According to Meyerowitz, each stage of a business comes with its own set of challenges in terms of funding. “The development and conception stage can be difficult and many SMEs require some kind of financial assistance to get their feet off the ground,” he says. “Business owners usually apply for a loan from a bank or investor during start-up stage, however, due to current economic pressure, many lenders have adopted a more stringent policy when it comes to providing loans”, says Meyerowitz. “In these cases, SMEs should consider alternative lending solutions that don’t require taking on excessing personal risk,” he says.
Meyerowitz says that during the growth and establishment stage of the business, there is profit but very little access to cash because everything is directed back into growing the business. “This is a tricky stage because cash flow is limited and although businesses do not want to be turning away sales or orders, they may not have the cash to see it through,” he says. “This is where business owners need access to quick liquidity solutions.”
He explains that asset backed lending, for example, uses existing assets as collateral rather than on the business and financial history or personal surety. “Using lazy assets such as vehicles, valuable jewellery or fine art as collateral will help a business bridge the gap during difficult times.”
Meyerowitz encourages SME’s to put good processes and practices in place early on to manage cash flow. “This could be setting efficient payment terms with suppliers and clients, keeping up to date with trends for efficient cash flow and ensuring the business uses technology that will make payments and invoicing easier for both the business and client.”
Meyerowitz warns that although there is often a rapid development in both revenue and cash flow during the growth and expansion phase, businesses should be wary of becoming too comfortable as unexpected cost could always arise. Should this happen, businesses should explore alternative funding to bridge gaps instead of taking on excessive long term debt. “What is key here is to avoid lending solutions that incur personal liability,” says Meyerowitz.
According to Meyerowitz the final life cycle stage of a business is known as Maturity and Possible Exit stage.
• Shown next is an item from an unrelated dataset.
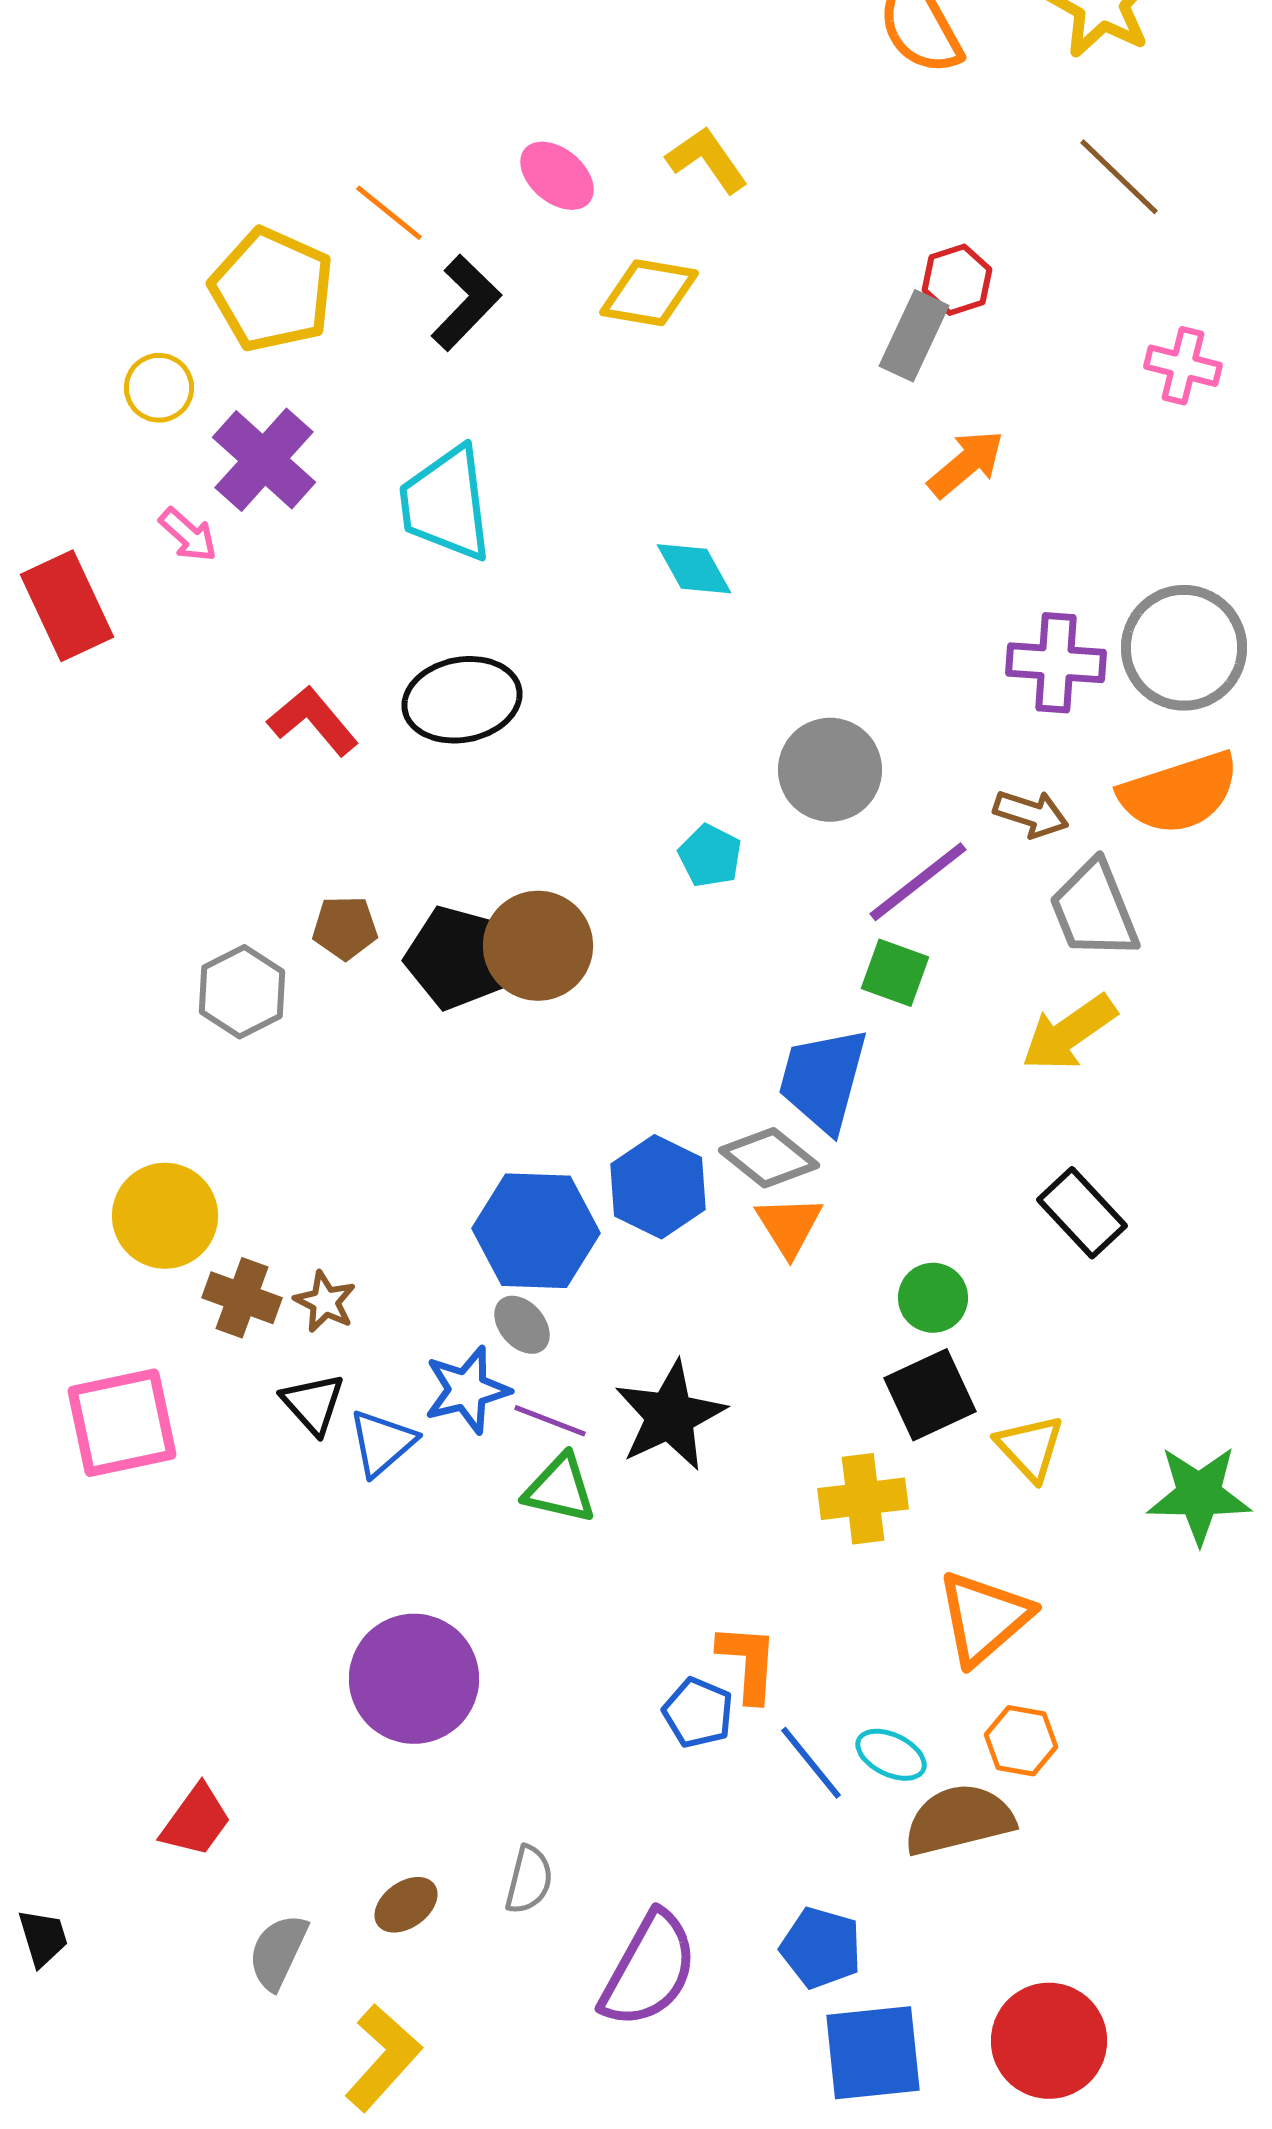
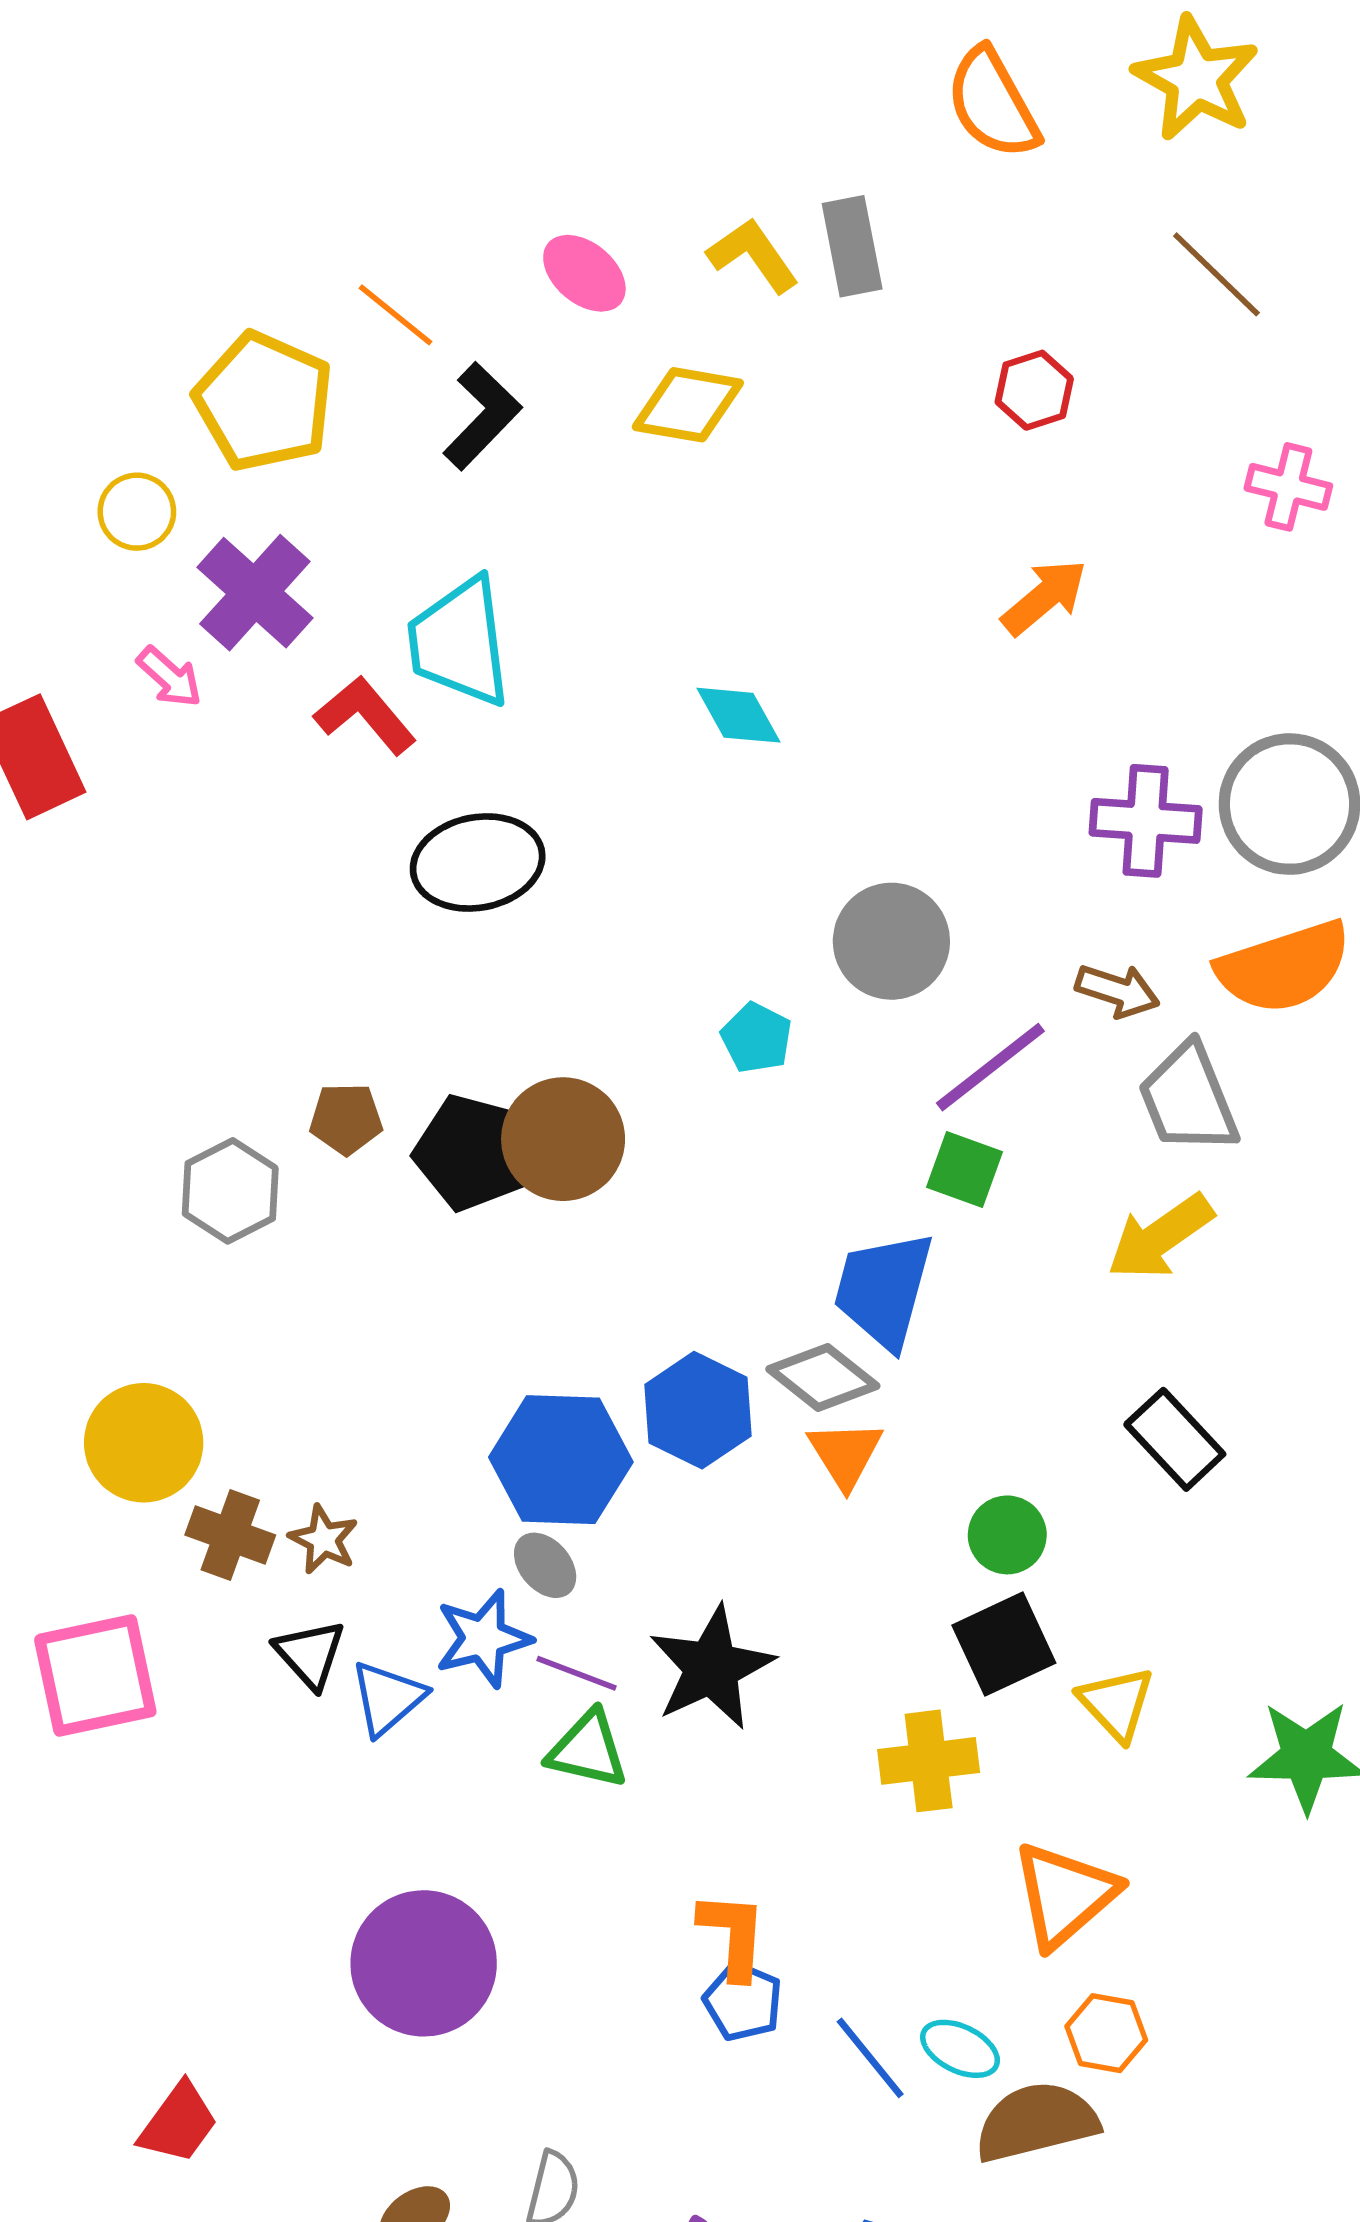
gray rectangle: (914, 336) -> (852, 246), moved, turned -36
red L-shape: (313, 721) -> (365, 715), moved
orange L-shape: (748, 1663) -> (733, 1935), moved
Having navigated through the expansion of the business life cycle, some companies continue to grow while others might struggle financially, or simply want to remain a certain size. “There are several exit strategies for small businesses which include, having a family member take over the business, selling your business to managers or employees or selling to another business or investor,” says Meyerowitz. “It's critical for SMEs to have done their homework in terms of correctly valuing the business as well as ensuring that any contracts are scrutinised properly so that there are no unnecessary financial shocks.
“It’s important to remember that not all SMEs experience every stage of a business life cycle, and some may experience part of a stage and in a different order.” He concludes that the small details are often the most important; especially in terms of finance. Meyerowitz adds that cash is king for SME’s and that if you don’t have the cash in the bank, ensure that you have a plan to get quick access to it. “The devil really is in the detail. Being organised, transparent and critically evaluating decisions before they are made will help SMEs overcome challenges in any business life cycle.”